*Work to be completed*: Go through the records and report each line holding the string "BALLET".

*Provided records*:
- - -

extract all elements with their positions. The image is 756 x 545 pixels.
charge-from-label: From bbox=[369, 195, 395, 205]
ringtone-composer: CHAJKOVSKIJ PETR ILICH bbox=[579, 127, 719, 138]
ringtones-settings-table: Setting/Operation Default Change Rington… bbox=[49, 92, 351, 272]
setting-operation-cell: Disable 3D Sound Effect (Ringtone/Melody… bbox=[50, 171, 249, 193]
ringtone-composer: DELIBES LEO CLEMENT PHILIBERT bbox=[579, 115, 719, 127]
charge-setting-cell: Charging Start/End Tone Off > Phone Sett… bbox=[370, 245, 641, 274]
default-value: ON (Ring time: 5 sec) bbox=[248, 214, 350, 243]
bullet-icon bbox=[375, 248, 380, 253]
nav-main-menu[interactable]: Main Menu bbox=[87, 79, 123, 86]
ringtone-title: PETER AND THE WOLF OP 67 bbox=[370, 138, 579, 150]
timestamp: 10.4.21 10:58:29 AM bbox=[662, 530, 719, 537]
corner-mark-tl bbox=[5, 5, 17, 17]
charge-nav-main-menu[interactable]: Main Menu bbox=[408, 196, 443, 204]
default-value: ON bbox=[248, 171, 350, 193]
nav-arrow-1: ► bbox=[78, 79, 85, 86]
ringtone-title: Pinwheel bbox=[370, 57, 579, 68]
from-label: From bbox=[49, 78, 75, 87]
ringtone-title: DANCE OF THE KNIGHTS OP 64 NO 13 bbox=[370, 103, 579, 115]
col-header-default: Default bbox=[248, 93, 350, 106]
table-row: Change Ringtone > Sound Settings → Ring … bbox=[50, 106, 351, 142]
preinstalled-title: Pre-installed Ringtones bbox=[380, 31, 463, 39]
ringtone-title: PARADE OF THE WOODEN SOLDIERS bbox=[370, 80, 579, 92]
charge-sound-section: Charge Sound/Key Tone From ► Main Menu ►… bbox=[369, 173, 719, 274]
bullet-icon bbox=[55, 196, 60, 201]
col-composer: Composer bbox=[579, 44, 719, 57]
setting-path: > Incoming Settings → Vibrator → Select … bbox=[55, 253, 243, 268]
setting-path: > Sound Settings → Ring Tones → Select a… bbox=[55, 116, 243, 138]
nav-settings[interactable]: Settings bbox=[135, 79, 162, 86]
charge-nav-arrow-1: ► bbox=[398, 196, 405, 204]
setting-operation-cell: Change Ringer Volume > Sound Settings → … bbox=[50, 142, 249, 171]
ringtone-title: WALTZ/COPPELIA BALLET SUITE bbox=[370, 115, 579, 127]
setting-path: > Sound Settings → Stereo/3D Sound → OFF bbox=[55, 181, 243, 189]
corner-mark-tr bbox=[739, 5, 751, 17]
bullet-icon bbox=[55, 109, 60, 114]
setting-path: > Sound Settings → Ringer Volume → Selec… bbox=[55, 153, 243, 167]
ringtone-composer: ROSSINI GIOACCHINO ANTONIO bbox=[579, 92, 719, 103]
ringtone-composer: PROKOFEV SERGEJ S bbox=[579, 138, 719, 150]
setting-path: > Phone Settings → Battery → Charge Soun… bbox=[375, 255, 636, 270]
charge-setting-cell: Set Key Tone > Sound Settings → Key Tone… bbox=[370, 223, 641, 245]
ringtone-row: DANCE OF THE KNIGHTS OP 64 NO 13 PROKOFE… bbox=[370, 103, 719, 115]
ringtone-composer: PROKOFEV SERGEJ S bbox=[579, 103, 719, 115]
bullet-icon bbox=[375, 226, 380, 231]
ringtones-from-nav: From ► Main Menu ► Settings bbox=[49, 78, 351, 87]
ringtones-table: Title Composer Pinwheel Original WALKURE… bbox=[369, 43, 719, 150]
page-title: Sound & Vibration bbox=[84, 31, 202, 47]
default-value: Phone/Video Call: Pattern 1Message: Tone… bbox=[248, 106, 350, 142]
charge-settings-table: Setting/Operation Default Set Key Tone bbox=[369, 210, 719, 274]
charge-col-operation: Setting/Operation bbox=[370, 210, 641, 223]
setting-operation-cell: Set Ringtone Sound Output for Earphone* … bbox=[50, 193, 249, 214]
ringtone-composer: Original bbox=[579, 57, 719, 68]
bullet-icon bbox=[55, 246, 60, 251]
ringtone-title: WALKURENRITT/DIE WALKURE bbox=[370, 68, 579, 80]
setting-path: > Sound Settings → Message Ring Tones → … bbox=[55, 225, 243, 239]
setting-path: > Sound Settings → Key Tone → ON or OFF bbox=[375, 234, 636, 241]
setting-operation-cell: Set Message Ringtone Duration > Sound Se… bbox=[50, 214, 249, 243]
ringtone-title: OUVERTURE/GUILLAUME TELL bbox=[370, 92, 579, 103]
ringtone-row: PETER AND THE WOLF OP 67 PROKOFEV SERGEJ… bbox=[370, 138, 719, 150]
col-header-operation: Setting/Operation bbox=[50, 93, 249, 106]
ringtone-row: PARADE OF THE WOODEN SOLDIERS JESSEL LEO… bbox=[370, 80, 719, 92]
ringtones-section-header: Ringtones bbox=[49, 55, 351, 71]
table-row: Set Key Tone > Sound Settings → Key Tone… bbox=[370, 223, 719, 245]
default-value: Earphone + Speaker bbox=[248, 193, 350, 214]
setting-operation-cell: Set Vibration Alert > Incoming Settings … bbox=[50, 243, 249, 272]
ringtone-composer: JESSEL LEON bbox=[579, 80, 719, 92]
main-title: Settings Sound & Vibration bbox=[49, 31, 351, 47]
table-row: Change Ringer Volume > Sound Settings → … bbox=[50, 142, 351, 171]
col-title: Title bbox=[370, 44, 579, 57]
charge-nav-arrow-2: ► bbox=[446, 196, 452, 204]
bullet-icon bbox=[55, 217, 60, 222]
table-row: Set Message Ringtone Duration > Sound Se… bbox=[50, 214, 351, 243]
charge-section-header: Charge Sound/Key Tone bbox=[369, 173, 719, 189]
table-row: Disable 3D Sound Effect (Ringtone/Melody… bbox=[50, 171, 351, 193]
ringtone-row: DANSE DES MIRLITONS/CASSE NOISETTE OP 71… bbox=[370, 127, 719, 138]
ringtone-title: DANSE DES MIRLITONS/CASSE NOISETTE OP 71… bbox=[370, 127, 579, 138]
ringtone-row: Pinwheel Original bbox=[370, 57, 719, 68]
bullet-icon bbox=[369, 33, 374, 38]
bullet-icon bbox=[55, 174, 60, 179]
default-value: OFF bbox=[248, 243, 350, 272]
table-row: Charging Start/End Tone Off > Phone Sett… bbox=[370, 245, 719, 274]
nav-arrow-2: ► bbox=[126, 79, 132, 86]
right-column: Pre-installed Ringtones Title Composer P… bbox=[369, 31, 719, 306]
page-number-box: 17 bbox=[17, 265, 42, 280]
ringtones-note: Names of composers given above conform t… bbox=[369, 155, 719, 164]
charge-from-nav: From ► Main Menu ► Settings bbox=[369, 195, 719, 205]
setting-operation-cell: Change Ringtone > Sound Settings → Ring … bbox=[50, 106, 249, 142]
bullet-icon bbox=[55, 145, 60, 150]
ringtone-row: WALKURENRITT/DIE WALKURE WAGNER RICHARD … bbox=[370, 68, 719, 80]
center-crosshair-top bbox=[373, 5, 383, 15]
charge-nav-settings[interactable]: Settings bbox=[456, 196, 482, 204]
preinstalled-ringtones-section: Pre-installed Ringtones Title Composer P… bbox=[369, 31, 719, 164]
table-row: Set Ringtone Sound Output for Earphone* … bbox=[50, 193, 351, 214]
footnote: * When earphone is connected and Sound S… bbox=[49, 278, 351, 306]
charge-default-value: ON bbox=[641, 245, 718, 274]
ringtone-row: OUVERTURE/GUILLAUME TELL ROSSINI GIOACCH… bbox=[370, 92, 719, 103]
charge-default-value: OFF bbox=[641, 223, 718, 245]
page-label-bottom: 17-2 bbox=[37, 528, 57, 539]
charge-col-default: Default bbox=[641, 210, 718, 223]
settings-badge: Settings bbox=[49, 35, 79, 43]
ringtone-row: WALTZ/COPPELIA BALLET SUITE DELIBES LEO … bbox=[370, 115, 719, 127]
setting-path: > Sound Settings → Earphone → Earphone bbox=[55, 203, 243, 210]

- - -

*Solution for this task*:
ringtone-title: WALTZ/COPPELIA BALLET SUITE bbox=[370, 115, 579, 127]
ringtone-row: WALTZ/COPPELIA BALLET SUITE DELIBES LEO … bbox=[370, 115, 719, 127]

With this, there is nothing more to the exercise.